- YOUR INSTRUCTIONS:
Check each line below for "droger" and give the count of those that have it, nothing else.

- SOURCE INFORMATION:

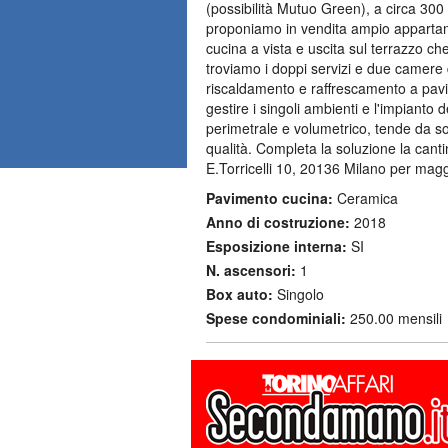
(possibilità Mutuo Green), a circa 30
proponiamo in vendita ampio appartame
cucina a vista e uscita sul terrazzo ch
troviamo i doppi servizi e due camere
riscaldamento e raffrescamento a pavi
gestire i singoli ambienti e l'impianto d
perimetrale e volumetrico, tende da s
qualità. Completa la soluzione la can
E.Torricelli 10, 20136 Milano per magg
Pavimento cucina:
Ceramica
Anno di costruzione:
2018
Esposizione interna:
SI
N. ascensori:
1
Box auto:
Singolo
Spese condominiali:
250.00 mensili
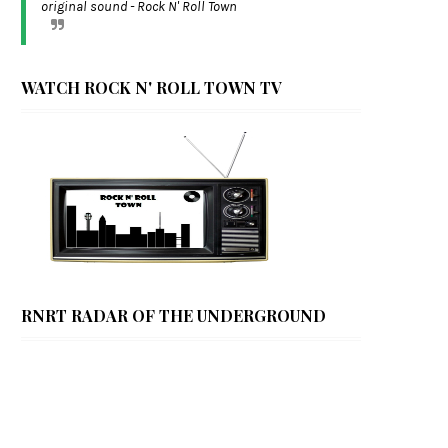
original sound - Rock N' Roll Town
WATCH ROCK N' ROLL TOWN TV
RNRT RADAR OF THE UNDERGROUND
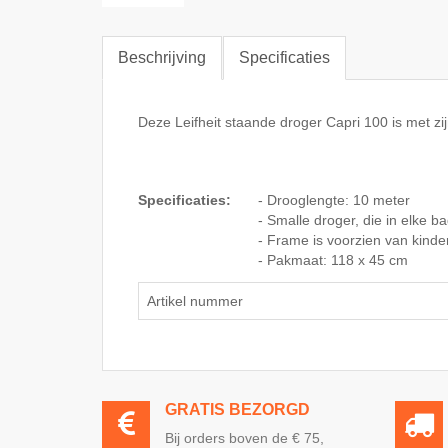
Beschrijving
Specificaties
Deze Leifheit staande droger Capri 100 is met zij
Specificaties:
- Drooglengte: 10 meter
- Smalle droger, die in elke b
- Frame is voorzien van kinde
- Pakmaat: 118 x 45 cm
Artikel nummer
GRATIS BEZORGD
Bij orders boven de € 75,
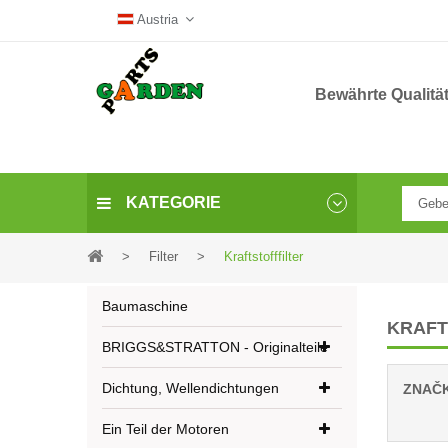
Austria
Bewährte Qualitä
KATEGORIE
>
Filter
>
Kraftstofffilter
Baumaschine
KRAFT
BRIGGS&STRATTON - Originalteile
Dichtung, Wellendichtungen
ZNAČ
Ein Teil der Motoren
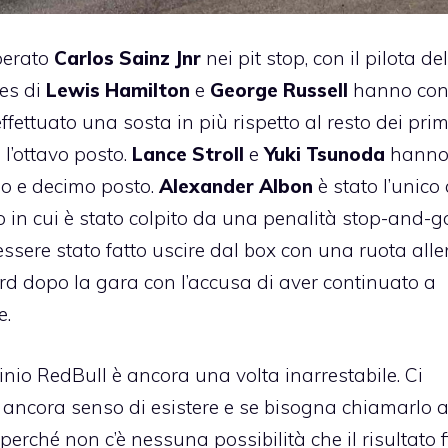
perato
Carlos Sainz Jnr
nei pit stop, con il pilota de
des di
Lewis Hamilton
e
George Russell
hanno con
fettuato una sosta in più rispetto al resto dei prim
 l’ottavo posto.
Lance Stroll
e
Yuki Tsunoda
hann
ono e decimo posto.
Alexander Albon
è stato l’unico
o in cui è stato colpito da una penalità stop-and-g
essere stato fatto uscire dal box con una ruota alle
rd dopo la gara con l’accusa di aver continuato a
e.
o RedBull è ancora una volta inarrestabile. Ci
ancora senso di esistere e se bisogna chiamarlo 
rché non c’è nessuna possibilità che il risultato f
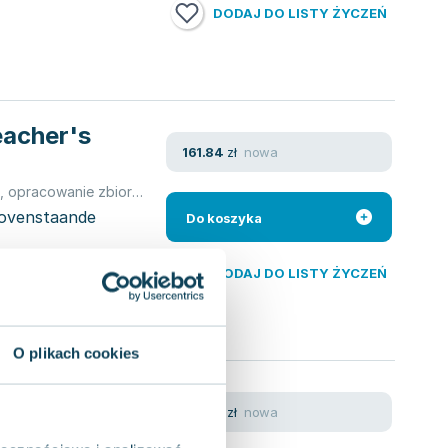
DODAJ DO LISTY ŻYCZEŃ
eacher's
nowa
161.84
zł
,
opracowanie zbiorowe
,
Jessica Williams
,
Chris Tien Lee
,
Lee Christ
Bovenstaande
Do koszyka
DODAJ DO LISTY ŻYCZEŃ
O plikach cookies
g Teacher's
nowa
161.84
zł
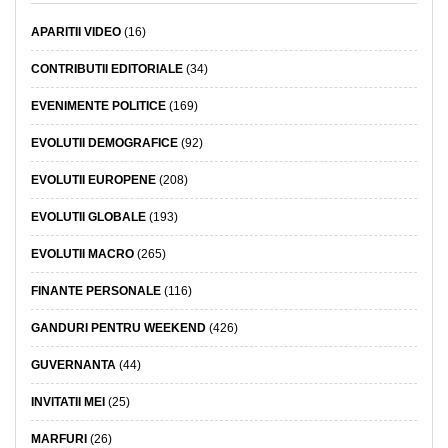
APARITII VIDEO
(16)
CONTRIBUTII EDITORIALE
(34)
EVENIMENTE POLITICE
(169)
EVOLUTII DEMOGRAFICE
(92)
EVOLUTII EUROPENE
(208)
EVOLUTII GLOBALE
(193)
EVOLUTII MACRO
(265)
FINANTE PERSONALE
(116)
GANDURI PENTRU WEEKEND
(426)
GUVERNANTA
(44)
INVITATII MEI
(25)
MARFURI
(26)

- ANSWER TO THE PROBLEM:
2